Kate’s Summary of the 2009 Property Markets

publication date: Jan 11, 2010
author/source: Kate Faulkner, Property Expert and Author of Which? Property Books

Kate’s Summary of the 2009 Property Markets

Unlike many ‘so called experts’, I predicted that from April 2009 the market would start to stabilise – and was proved right. The main reason behind this was I didn’t believe that with all the ‘bad news’ and recession, sellers would continue to try and sell their properties. As such, supply dropped in some places lower than actual demand, which was what caused property prices to slightly increase last year.

The media often fall into a trap though of reporting ‘year on year’ data and of course comparing 2009 to 2008 was a bit pointless. What we needed to do was compare how 2009 performed versus the previously ‘successful’ market in 2007.

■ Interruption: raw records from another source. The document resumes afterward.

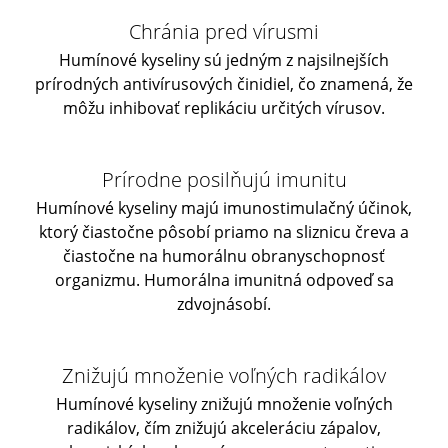
Chránia pred vírusmi
Humínové kyseliny sú jedným z najsilnejších
prírodných antivírusových činidiel, čo znamená, že
môžu inhibovať replikáciu určitých vírusov.
Prírodne posilňujú imunitu
Humínové kyseliny majú imunostimulačný účinok,
ktorý čiastočne pôsobí priamo na sliznicu čreva a
čiastočne na humorálnu obranyschopnosť
organizmu. Humorálna imunitná odpoveď sa
zdvojnásobí.
Znižujú množenie voľných radikálov
Humínové kyseliny znižujú množenie voľných
radikálov, čím znižujú akceleráciu zápalov,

By the end of the year, transactions fell up to 65% of 2007 figures (Nationwide), with around 50,000 people buying/selling per month versus 100,000 when the market was performing well. Over time, on average we sell around 1.2 million properties, so we are looking for volumes to increase to around 80,000 for the market to have ‘truly’ recovered.

Price wise, properties fell around 20% and although prices on average seem to recover last year, predictions are it will still take until 2014 for prices to recover to their 2007 highs. An improvement in affordability, especially for first time buyers gave 2009 a bit of a ‘boost’ when normally buyers would have probably not risked purchasing.

Halifax’s affordability index shows that "the proportion of disposable earnings spent on mortgage payments by a potential new first-time buyer on national average earnings has almost halved from a peak of 50% in June 2007 to 27% in November 2009". They believe that “this improvement in affordability has been a result of the combination of lower house prices and interest rate reductions. Nearly a quarter of local authority areas became affordable for a potential first-time buyer between 2008 and 2009, increasing the proportion of affordable areas from 16% to 39%.” However it’s important to remember that these are ‘statistical averages’ and regionally affordability is a very different story (Read article 'Has the Credit Crunch made Homes Affordable Again?')

Rents dropped substantially – nearly 10% - even in ‘housing stock starved’ London which took some time to recover. But by the autumn of 2009, stock in many areas had been soaked up by people who couldn’t afford to buy due to lending restrictions and were fed up of living with friends and family! Although a slight seasonal fall towards December, tenants were still more likely to compete for somewhere to live whereas 12 months ago they would have had lots of property to choose from.

The Auction market expected a good year with repossessions predicted to reach 80,000 properties – similar levels achieved in the last downturn in the 1990s. However the government initiatives, especially the lowering of mortgage charges via interest rates falling, had such a dramatic effect that repossessions fell in some months BELOW the levels of pre-credit crunch! So volume going through auctions was low in 2009, although prices achieved did start to recover over the summer through autumn, then dropped back towards Christmas time.

Property investors had an interesting year. As with homeowners, investors split into two groups. Savvy cash rich investors who basically went on a spending spree for the first half of the year, then struggled to find good deals in the second half. The second group were those desperately hanging onto their portfolio, being repossessed or unfortunately giving their money (often life savings) to rogue investor clubs who promptly ran off with them, had to watch from the sidelines as one of the best buying opportunities since 1997 slipped by!

Overall, 2009 gave us a great insight into how the UK population now understands the property market and the decisions they make as to where and when they move and whether they rent or buy. The big learning from 2009 is that the rental market is now a much bigger one from a moving perspective. On average in 2009 around 2 million people rented, while around 700,000 people bought/sold a home.